92370 (Repair & adjust spectacles)

$29

 

      (5) The department shall:

      (a) Reimburse for:

      1. A single vision lens at twenty-eight (28) dollars per lens;

      2. A bifocal lens at forty-three (43) dollars per lens; and

      3. A multi-focal lens at fifty-six (56) dollars per lens; and

      (b) Annually adjust the rates established in paragraph (a) of this subsection by the Global Insight Index.

      (6)(a) The department shall reimburse for frames or a part of frames (not lenses) at the optical laboratory cost of the materials not to exceed the upper limit for materials as established by the department.

      (b) The upper payment limit for frames shall be fifty (50) dollars.

      (c) An optical laboratory invoice, or proof of actual acquisition cost of materials, shall be maintained in the recipient's medical records for postpayment review.

      (7)(a) Reimbursement for a covered clinical laboratory service shall be based on the Medicare allowable payment rates.

      (b) For a laboratory service with no established allowable payment rate, the payment shall be sixty-five (65) percent of the usual and customary actual billed charges.

 

      Section 3. Maximum Reimbursement for Covered Procedures and Materials for Ophthalmic Dispensers. Reimbursement for a covered service within the ophthalmic dispenser's scope of licensure shall be in accordance with Section 2 of this administrative regulation.

 

      Section 4. Reimbursement Limitations. (1) A telephone consultation shall be excluded from payment.

      (2) Contact lenses shall be excluded from payment.

      (3) Safety glasses shall be covered if proof of medical necessity is documented.

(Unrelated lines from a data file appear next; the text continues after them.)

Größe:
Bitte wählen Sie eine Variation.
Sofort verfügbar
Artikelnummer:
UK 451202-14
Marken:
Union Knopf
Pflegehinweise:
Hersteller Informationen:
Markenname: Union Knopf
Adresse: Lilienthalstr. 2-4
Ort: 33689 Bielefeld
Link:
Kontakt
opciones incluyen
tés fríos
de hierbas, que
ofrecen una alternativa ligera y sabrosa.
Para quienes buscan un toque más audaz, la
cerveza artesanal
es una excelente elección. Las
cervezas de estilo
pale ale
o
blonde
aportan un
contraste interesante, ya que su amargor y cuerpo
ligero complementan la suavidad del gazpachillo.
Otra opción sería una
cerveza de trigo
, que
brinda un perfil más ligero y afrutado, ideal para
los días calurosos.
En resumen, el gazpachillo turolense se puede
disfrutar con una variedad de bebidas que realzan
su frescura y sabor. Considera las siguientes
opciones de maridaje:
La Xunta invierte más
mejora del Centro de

      (4) A prism, if medically necessary, shall be added within the cost of the lenses.

      (5) A press-on prism shall be excluded from payment.

 

      Section 5. Third Party Liability. Nonduplication of payments and third-party liability shall be in accordance with 907 KAR 1:005.

 

      Section 6. Appeal Rights. (1) An appeal of a negative action taken by the department regarding a Medicaid beneficiary shall be in accordance with 907 KAR 1:563.

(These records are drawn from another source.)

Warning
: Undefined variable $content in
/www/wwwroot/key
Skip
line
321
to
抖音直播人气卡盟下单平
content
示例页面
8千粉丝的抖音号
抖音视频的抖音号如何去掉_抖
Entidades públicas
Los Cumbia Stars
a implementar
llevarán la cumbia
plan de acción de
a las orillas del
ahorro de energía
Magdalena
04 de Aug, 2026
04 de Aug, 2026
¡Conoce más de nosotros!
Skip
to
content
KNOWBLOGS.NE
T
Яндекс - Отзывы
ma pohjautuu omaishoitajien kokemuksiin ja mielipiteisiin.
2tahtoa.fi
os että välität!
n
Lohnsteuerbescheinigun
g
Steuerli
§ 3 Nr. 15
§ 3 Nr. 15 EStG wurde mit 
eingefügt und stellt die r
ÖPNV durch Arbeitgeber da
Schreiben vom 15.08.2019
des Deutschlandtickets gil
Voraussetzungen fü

      (2) An appeal of a negative action taken by the department regarding Medicaid eligibility of an individual shall be in accordance with 907 KAR 1:560.

      (3) An appeal of a negative action taken by the department regarding a Medicaid provider shall be in accordance with 907 KAR 1:671. (21 Ky.R. 218; eff. 9-21-94; 23 Ky.R. 4015; 24 Ky.R. 120; eff. 6-18-97; 27 Ky.R. 1105; eff. 12-21-2000; 34 Ky.R. 1847; 2121; eff. 4-4-08.)